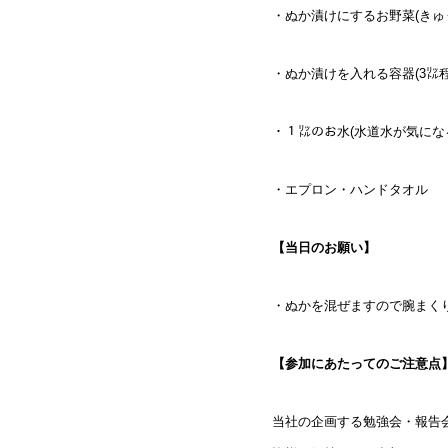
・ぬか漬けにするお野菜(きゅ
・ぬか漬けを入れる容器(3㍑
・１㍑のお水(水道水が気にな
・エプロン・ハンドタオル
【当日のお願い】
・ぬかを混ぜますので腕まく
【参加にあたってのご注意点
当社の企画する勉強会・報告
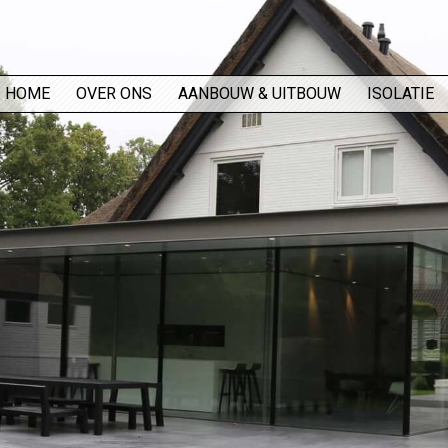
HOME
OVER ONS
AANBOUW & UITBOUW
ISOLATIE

● ● ● ● ● ● ●

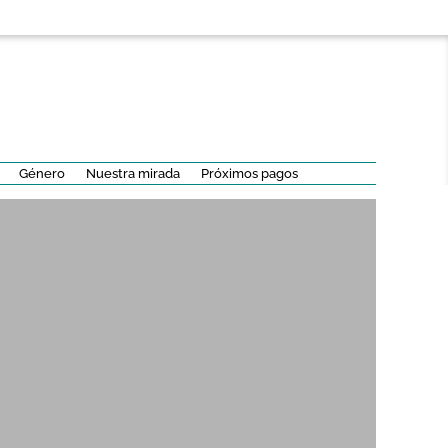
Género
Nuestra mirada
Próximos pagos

● ● ● ● ● ● ●

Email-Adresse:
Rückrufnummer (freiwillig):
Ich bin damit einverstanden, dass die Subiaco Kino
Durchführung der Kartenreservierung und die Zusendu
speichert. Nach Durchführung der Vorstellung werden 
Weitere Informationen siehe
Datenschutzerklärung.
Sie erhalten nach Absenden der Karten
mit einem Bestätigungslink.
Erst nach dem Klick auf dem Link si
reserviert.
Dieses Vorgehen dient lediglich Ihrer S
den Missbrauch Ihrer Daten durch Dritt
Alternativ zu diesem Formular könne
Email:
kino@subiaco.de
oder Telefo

● ● ● ● ● ● ●

_Assignment_. In the listing above, find the line with "speichert. Nach Durchführung" and the line with "Dieses Vorgehen dient lediglich Ihrer S"; set down exactly those two lines and every line between them, nothing more.

_Exercise output_.
speichert. Nach Durchführung der Vorstellung werden 
Weitere Informationen siehe
Datenschutzerklärung.
Sie erhalten nach Absenden der Karten
mit einem Bestätigungslink.
Erst nach dem Klick auf dem Link si
reserviert.
Dieses Vorgehen dient lediglich Ihrer S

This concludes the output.